» PROBLEM TO WORK ON: Begin at the line below that has "KiWi Umzugsunternehmen". Stop after the line that has "entwickelt, um nahtlos", repeating each line exactly and leaving out the pictures.

# # # #

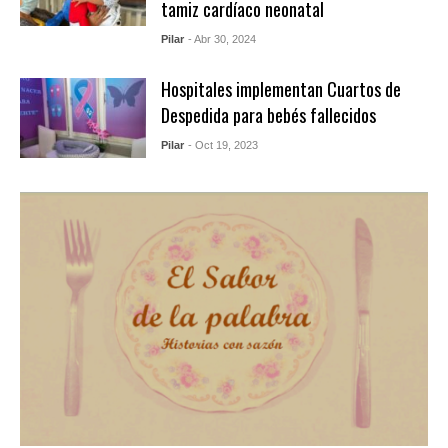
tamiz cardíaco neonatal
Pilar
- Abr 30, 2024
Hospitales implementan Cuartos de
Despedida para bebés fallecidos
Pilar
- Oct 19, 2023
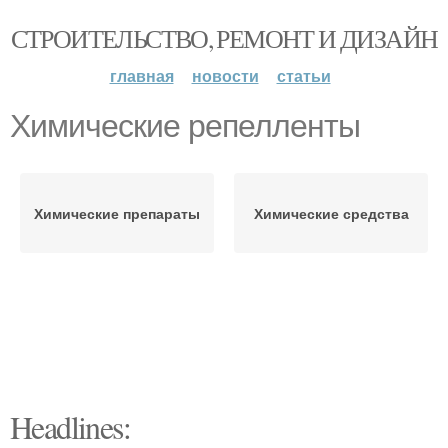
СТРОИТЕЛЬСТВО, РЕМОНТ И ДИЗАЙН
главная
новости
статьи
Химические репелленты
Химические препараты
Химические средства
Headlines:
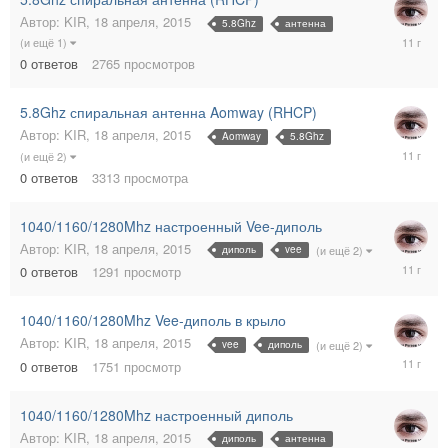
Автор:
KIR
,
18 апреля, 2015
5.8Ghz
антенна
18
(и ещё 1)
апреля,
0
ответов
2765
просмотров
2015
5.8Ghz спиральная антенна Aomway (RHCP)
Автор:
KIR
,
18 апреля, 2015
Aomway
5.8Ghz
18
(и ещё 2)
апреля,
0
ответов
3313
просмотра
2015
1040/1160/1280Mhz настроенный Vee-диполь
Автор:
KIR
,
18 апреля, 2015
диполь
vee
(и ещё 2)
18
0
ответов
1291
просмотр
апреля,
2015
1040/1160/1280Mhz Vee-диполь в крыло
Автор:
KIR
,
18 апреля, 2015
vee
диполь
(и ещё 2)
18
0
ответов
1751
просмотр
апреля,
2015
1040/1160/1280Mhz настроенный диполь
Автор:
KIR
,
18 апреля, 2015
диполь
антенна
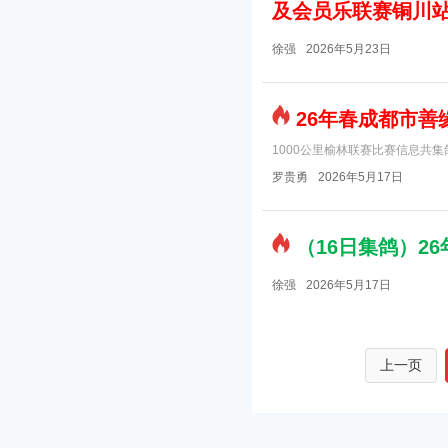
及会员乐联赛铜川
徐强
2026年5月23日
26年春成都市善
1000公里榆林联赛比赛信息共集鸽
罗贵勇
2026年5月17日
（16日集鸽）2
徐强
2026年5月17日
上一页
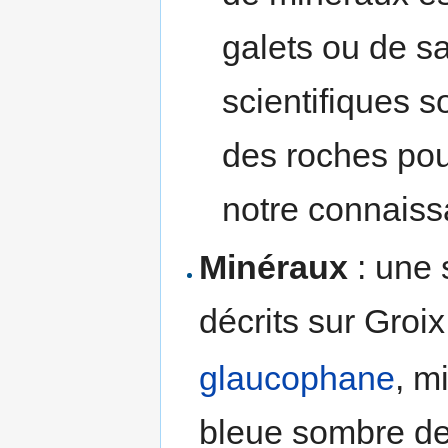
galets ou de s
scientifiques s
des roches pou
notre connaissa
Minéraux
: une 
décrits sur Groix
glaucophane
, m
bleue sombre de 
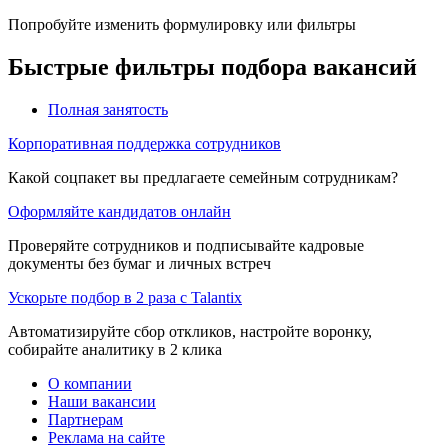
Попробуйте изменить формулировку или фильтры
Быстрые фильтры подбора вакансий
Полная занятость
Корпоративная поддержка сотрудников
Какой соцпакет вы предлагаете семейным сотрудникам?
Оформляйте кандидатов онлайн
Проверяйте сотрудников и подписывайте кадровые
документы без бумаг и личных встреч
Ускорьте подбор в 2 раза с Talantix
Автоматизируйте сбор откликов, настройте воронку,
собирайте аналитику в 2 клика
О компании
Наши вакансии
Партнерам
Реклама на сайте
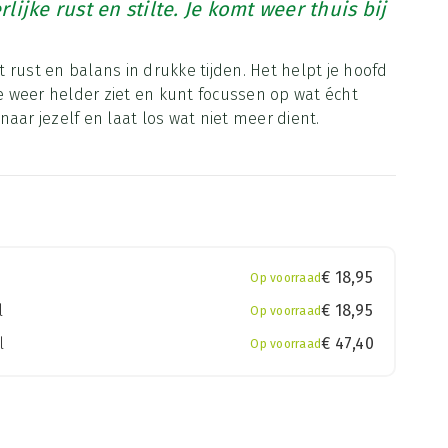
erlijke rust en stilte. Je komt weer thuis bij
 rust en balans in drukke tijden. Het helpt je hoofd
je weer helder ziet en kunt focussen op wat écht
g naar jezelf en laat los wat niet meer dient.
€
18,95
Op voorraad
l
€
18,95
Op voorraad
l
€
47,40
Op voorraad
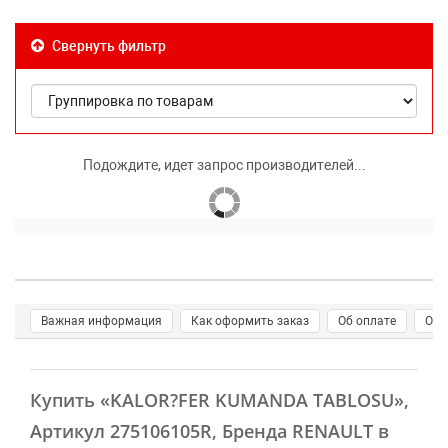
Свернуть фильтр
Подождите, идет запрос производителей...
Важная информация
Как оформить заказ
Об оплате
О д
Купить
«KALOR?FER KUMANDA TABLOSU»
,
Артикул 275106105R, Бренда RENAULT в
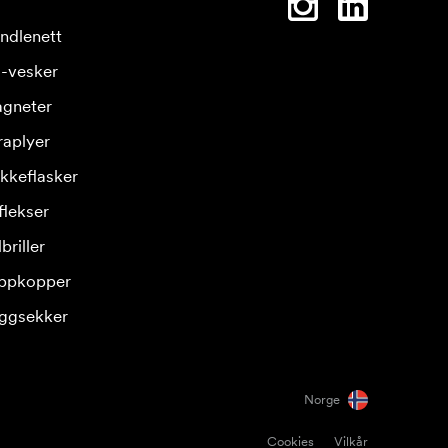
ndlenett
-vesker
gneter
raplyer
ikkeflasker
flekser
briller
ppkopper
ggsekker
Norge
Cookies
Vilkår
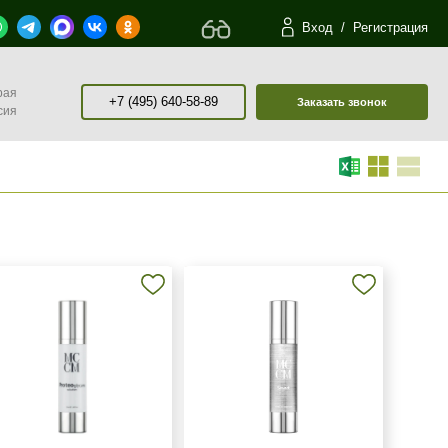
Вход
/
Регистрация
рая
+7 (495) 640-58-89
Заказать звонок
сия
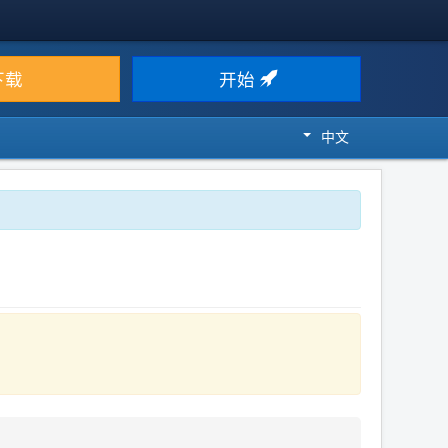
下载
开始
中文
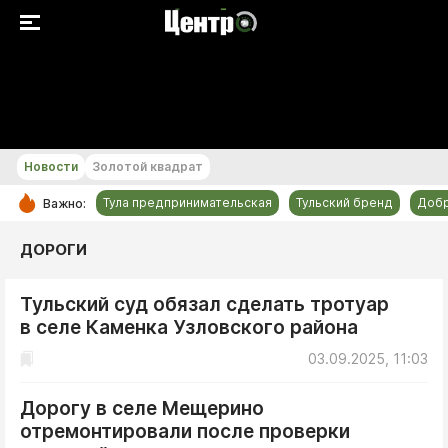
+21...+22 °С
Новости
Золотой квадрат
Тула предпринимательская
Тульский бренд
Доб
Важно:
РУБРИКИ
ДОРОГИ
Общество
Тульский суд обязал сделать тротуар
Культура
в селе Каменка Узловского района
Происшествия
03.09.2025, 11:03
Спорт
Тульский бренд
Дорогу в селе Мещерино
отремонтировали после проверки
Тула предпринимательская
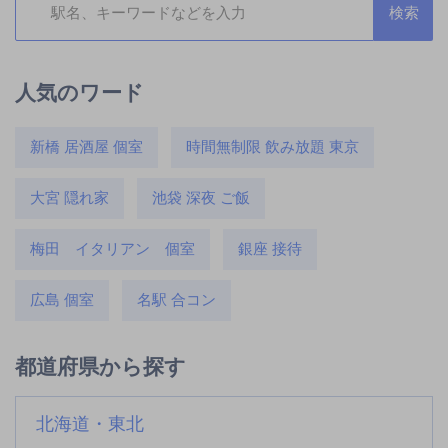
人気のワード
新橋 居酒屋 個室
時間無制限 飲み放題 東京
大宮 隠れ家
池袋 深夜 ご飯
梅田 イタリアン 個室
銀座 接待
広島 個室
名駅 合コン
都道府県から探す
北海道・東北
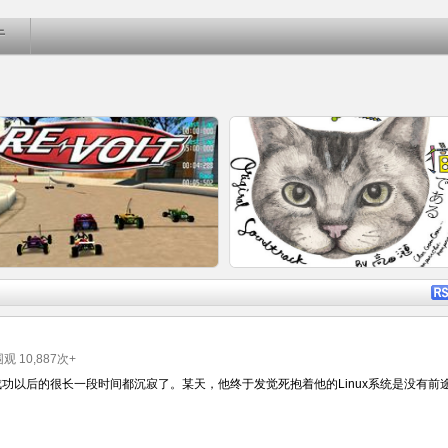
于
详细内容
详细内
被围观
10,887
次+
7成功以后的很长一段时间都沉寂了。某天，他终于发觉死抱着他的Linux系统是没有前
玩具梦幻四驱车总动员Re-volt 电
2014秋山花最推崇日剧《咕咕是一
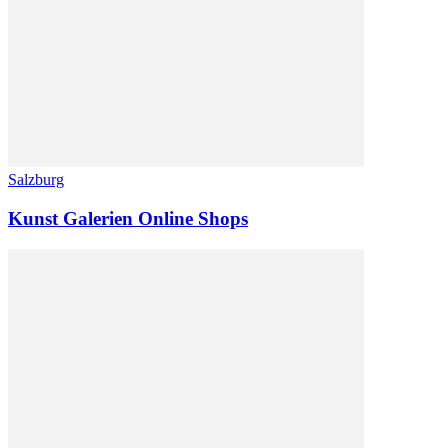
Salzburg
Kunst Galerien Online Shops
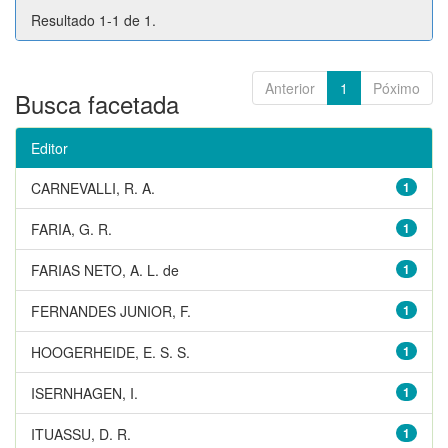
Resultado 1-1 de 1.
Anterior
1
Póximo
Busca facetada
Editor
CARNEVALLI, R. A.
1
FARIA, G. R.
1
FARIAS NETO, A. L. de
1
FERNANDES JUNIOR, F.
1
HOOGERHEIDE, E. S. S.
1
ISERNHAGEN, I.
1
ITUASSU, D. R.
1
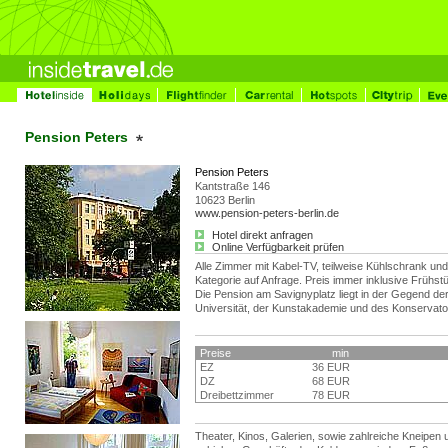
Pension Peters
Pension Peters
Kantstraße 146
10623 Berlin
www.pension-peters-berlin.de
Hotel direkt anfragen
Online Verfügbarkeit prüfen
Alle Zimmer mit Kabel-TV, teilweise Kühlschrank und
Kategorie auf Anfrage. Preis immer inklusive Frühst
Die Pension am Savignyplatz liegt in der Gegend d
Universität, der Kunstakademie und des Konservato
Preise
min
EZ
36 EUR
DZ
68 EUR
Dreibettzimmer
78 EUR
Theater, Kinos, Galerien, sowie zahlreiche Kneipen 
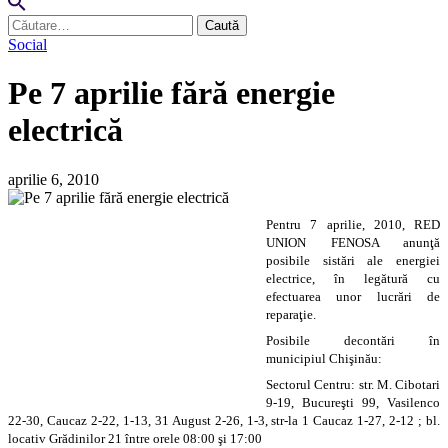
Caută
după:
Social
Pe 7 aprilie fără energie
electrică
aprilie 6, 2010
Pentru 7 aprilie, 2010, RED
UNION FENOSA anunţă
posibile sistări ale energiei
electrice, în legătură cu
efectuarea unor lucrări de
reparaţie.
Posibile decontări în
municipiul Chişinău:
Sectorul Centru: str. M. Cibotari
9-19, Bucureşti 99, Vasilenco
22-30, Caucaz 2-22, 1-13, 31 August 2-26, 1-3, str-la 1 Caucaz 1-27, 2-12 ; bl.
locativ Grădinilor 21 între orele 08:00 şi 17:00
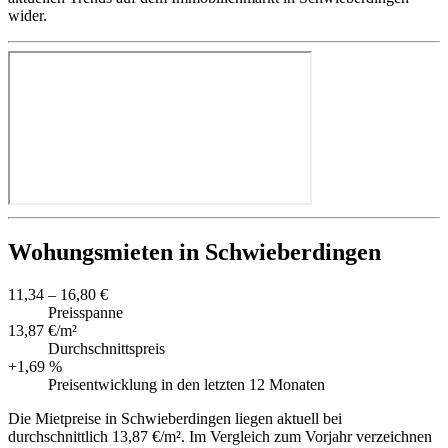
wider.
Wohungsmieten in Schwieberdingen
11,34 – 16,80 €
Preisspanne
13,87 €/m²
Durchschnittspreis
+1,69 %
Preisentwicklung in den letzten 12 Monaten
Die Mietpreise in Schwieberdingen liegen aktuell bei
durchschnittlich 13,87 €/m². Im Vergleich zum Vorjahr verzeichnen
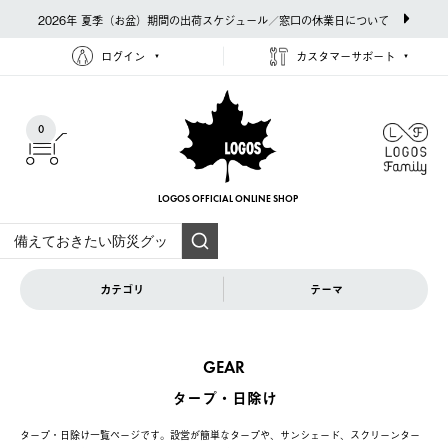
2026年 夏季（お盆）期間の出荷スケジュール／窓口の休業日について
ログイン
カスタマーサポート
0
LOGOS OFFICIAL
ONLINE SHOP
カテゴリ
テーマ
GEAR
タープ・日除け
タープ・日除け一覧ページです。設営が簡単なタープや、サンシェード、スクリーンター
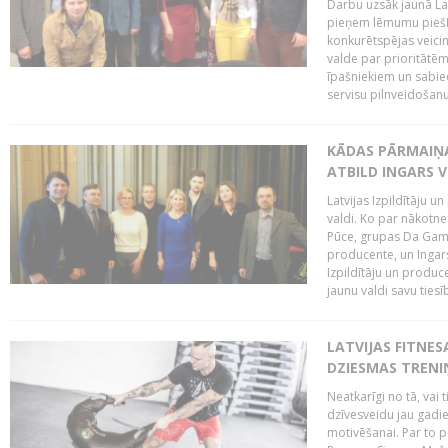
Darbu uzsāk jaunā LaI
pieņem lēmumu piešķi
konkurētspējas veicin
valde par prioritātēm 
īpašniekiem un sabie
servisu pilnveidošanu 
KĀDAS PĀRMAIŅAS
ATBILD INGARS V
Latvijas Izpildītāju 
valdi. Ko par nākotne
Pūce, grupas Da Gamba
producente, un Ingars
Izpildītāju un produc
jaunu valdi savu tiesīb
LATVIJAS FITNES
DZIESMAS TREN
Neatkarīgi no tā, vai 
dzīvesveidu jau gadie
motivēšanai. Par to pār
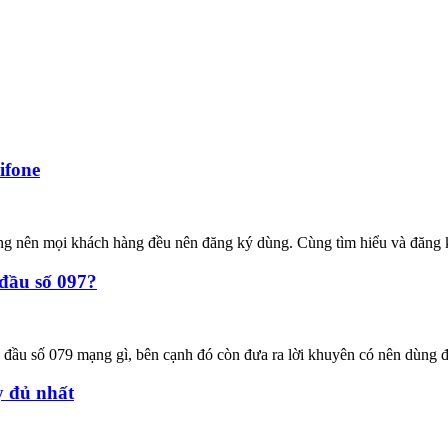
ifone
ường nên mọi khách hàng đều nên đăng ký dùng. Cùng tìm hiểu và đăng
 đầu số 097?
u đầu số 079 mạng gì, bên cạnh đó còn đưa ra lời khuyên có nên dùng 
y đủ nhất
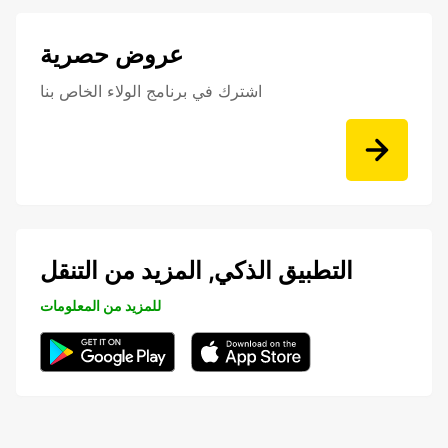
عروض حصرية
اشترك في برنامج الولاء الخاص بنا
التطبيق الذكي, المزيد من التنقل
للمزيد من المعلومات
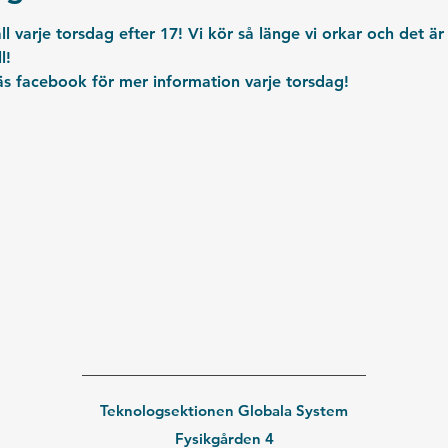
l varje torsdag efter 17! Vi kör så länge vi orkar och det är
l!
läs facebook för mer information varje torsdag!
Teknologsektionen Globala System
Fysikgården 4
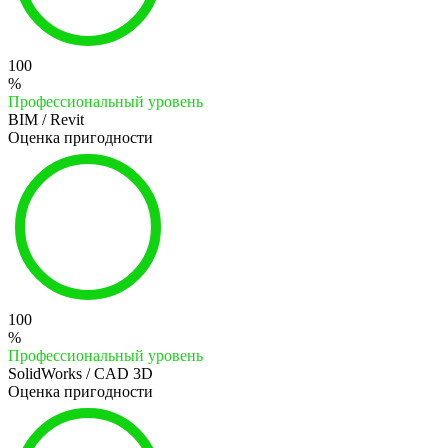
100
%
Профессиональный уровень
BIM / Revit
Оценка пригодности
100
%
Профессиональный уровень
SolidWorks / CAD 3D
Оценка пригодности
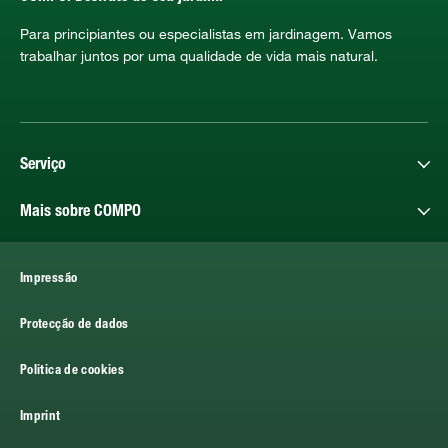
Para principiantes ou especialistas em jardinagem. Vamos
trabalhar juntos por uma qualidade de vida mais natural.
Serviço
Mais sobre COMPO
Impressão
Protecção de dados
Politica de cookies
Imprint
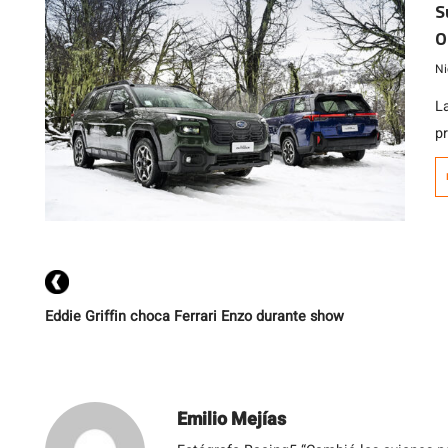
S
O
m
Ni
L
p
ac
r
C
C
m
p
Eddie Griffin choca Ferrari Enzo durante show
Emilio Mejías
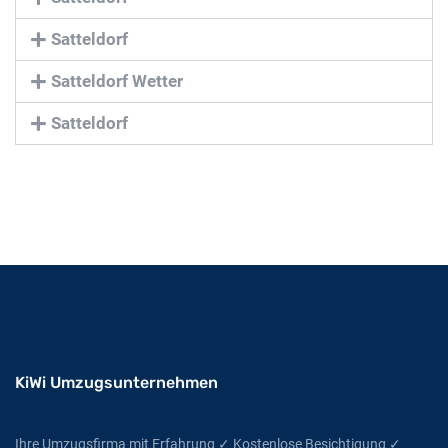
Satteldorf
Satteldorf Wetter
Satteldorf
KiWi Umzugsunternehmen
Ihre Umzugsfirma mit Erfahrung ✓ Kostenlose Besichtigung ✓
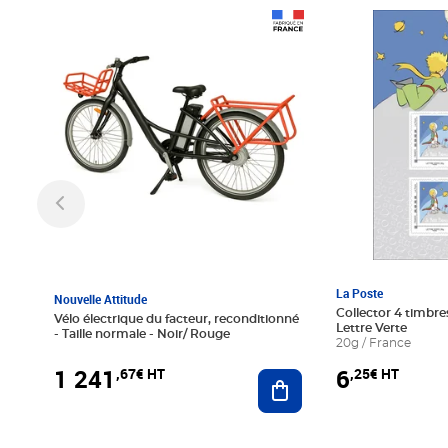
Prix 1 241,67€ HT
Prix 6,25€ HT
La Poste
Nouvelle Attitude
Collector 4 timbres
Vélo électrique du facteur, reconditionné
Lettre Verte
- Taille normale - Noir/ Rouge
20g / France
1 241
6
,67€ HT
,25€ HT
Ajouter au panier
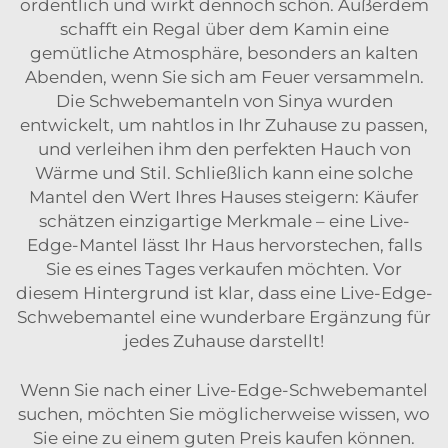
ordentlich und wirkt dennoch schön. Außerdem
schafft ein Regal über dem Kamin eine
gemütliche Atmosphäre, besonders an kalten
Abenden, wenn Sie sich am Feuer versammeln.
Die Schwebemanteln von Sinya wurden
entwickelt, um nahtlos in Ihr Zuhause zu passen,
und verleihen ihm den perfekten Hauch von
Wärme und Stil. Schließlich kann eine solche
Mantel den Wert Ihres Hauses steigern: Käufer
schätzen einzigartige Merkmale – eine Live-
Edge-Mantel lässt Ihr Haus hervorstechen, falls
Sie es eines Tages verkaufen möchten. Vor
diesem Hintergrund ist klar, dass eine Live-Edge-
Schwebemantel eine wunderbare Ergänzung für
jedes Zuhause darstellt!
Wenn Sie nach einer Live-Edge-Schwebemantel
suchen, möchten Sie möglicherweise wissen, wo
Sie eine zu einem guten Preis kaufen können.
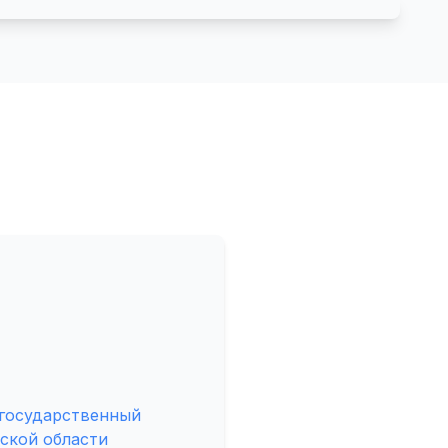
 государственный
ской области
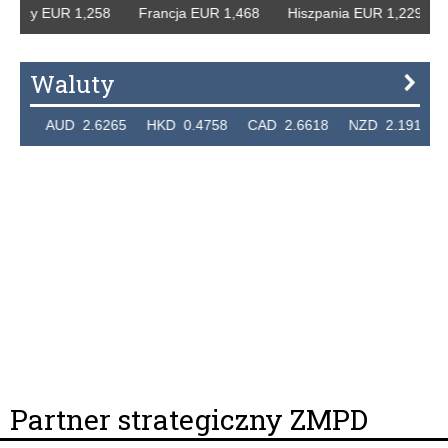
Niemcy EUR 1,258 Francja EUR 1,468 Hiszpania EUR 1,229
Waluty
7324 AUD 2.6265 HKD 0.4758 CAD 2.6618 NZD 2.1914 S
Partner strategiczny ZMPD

# # # #

» YOUR SOLUTION:
KiWi Umzugsunternehmen
Ihre Umzugsfirma mit Erfahrung ✓ Kostenlose Besichtigung ✓
Prix 1 241,67€ HT
Prix 6,25€ HT
La Poste
Nouvelle Attitude
Collector 4 timbres
Vélo électrique du facteur, reconditionné
Lettre Verte
- Taille normale - Noir/ Rouge
20g / France
1 241
6
,67€ HT
,25€ HT
Ajouter au panier
ordentlich und wirkt dennoch schön. Außerdem
schafft ein Regal über dem Kamin eine
gemütliche Atmosphäre, besonders an kalten
Abenden, wenn Sie sich am Feuer versammeln.
Die Schwebemanteln von Sinya wurden
entwickelt, um nahtlos in Ihr Zuhause zu passen,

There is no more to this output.